* Work instructions
All lines from the entries below that contain the string "your" should be copied out.

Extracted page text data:
--- --- ---
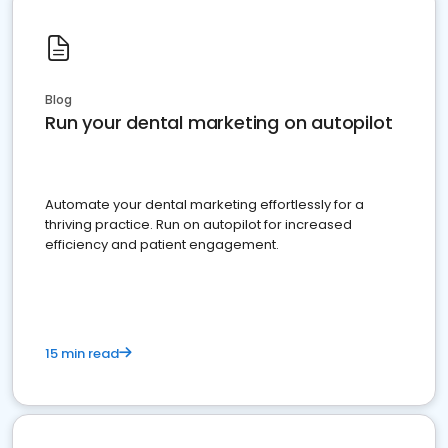
Blog
Run your dental marketing on autopilot
Automate your dental marketing effortlessly for a
thriving practice. Run on autopilot for increased
efficiency and patient engagement.
15 min read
--- --- ---
* Output of the task
Run your dental marketing on autopilot
Automate your dental marketing effortlessly for a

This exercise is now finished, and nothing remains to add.